Monday, Feb. 23, 1998
Act of Terror
By JAMES COLLINS
On Sept. 15, 1963, a bomb went off at the Sixteenth Street Baptist Church in Birmingham, Ala., killing Denise McNair, 11, and Addie Mae Collins, Carole Robertson and Cynthia Wesley, all 14. It was a Sunday morning, and the four girls, dressed in white, were in the church basement, preparing to attend Sunday school and the monthly Youth Day service. As the panicked survivors fled from the explosion and police and ambulances arrived, the man convicted of the crime years later stood across the street enjoying the commotion.
In his documentary 4 Little Girls, which debuts on HBO on Feb. 23 at 9 p.m. E.T., Spike Lee sets out to tell the stories of the victims of the bombing and to explain why it happened when and where it did and the effect it had on the civil rights movement. The film was briefly in theatrical release last year, and has just been nominated for an Oscar. Shifting smoothly from the most poignant details of the girls' lives--Scout badges, a first pair of grownup shoes--to the actions of historical figures like the Rev. Martin Luther King Jr. and George Wallace, Lee succeeds in giving a subtle, intelligent and moving account of an event that starkly pitches good against evil. In his public statements the director is often strident, but his films tend to belie this trait, and in this case, when full-bore indignation would seem justified, he allows the horror and injustice of the tale to emerge unforced. Moreover, the film looks wonderful, gracefully edited, and lighted with an almost pearly quality.
The narrative and moral center of 4 Little Girls is Chris McNair, Denise's father. Her mother and the relatives of the other victims provide heartbreaking testimony, but McNair has a gravity that provides ballast for the entire film. When, with his rich voice, he recalls how he explained to Denise why she couldn't eat at a segregated cafeteria, or discusses his favorite picture of her (taken with her Brownie camera in her bedroom as she clutches a blond doll), he conveys both deep pain and resoluteness.

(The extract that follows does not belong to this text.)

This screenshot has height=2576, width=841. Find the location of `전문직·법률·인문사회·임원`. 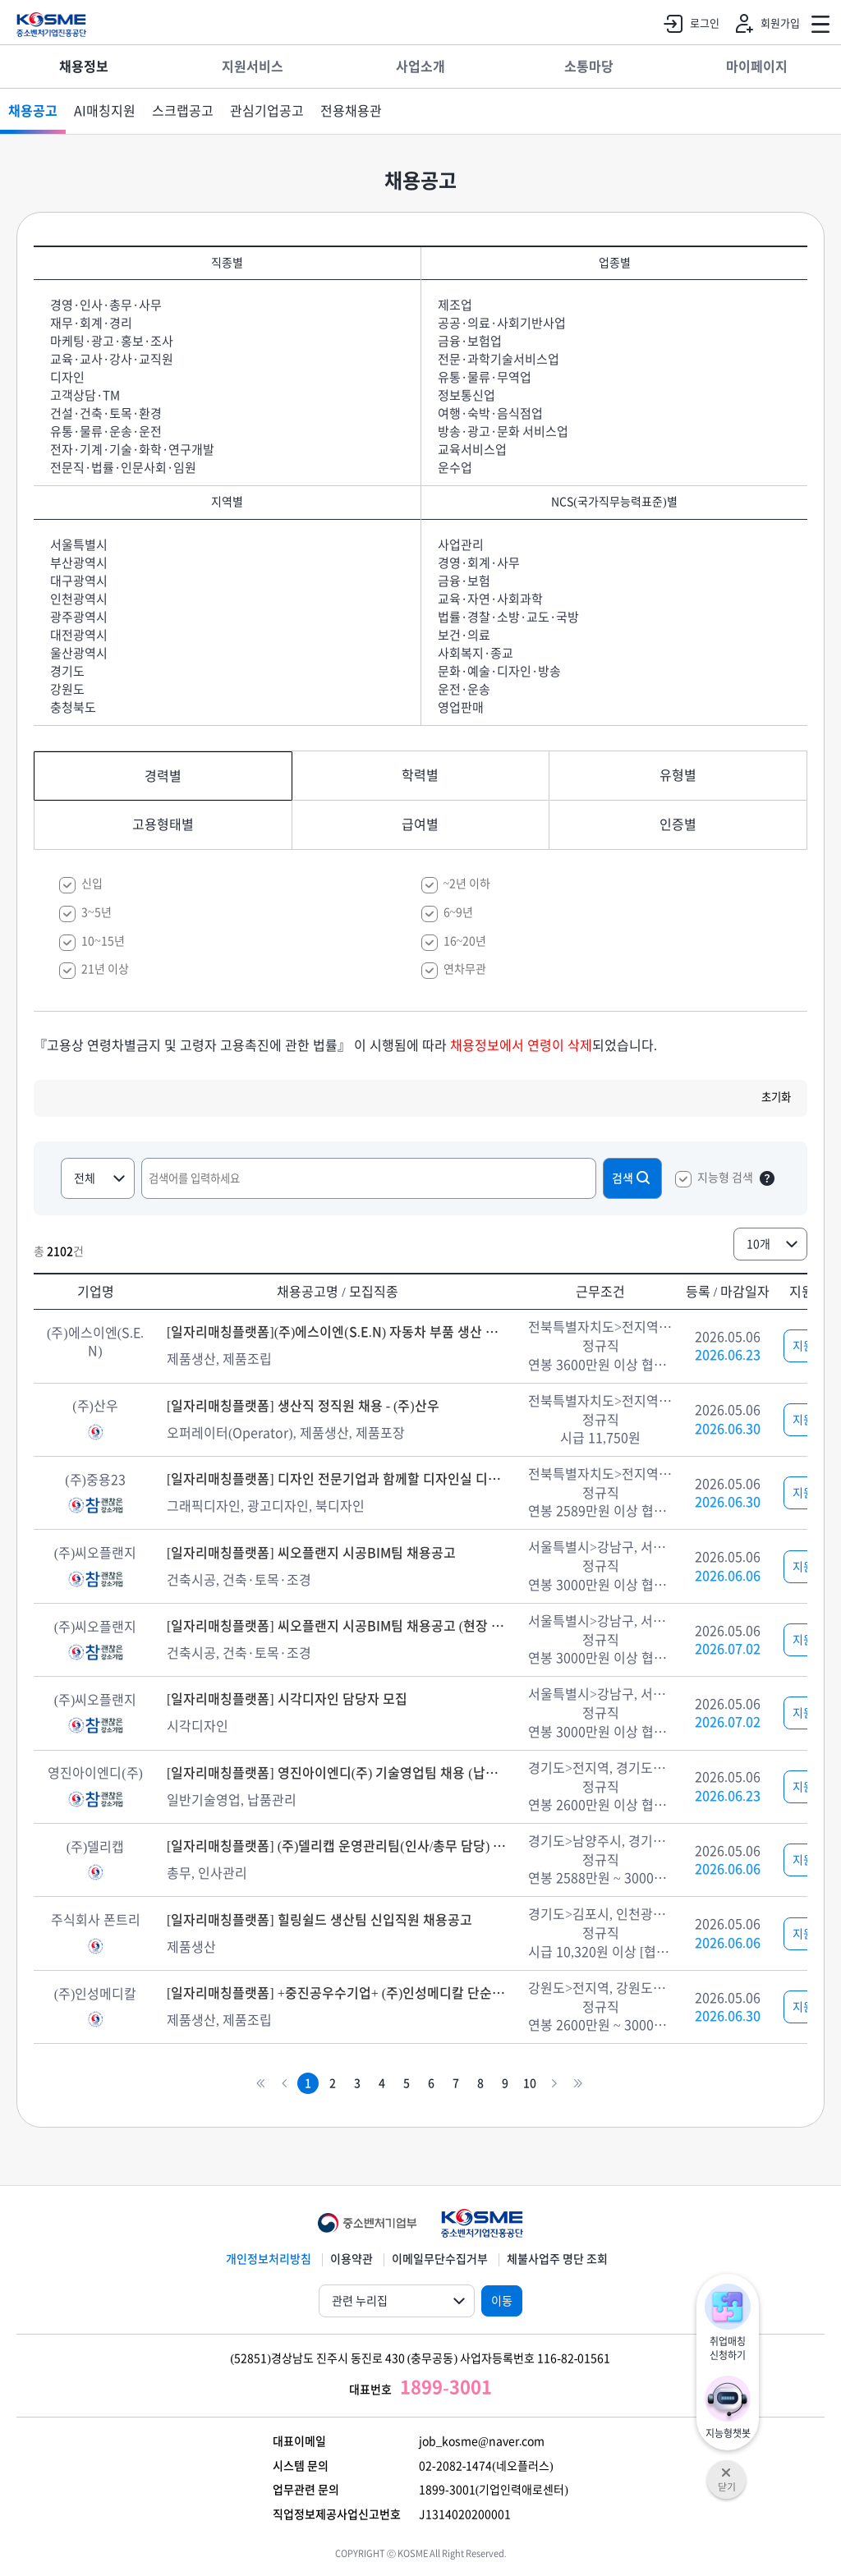 전문직·법률·인문사회·임원 is located at coordinates (123, 467).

The most terrible images in the film are the black-and-white postmortem photos of the girls, naked and caked with blood. But there are other unforgettable moments--old footage of the white tank that "Bull" Connor, Birmingham's notorious police chief, drove around the town; a recent interview with an aged George Wallace, who repeats over and over that his black attendant is his best friend; Carole Robertson's mother Alpha explaining how she has come to forgive.
The bombing, of course, had causes and consequences that went beyond the lives of the victims. For years the Rev. Fred Shuttlesworth had led protests against segregation in Birmingham. Eventually, he called on King for help, and the demonstrations intensified. Robert Chambliss responded, hoping his act of terror, the 21st bombing in Birmingham since 1956, would leave blacks begging for segregation. In fact, the blast energized the civil rights movement. Lee's eloquent film does justice to the young martyrs and to those who guaranteed that the girls' deaths, while tragic, would not also be meaningless.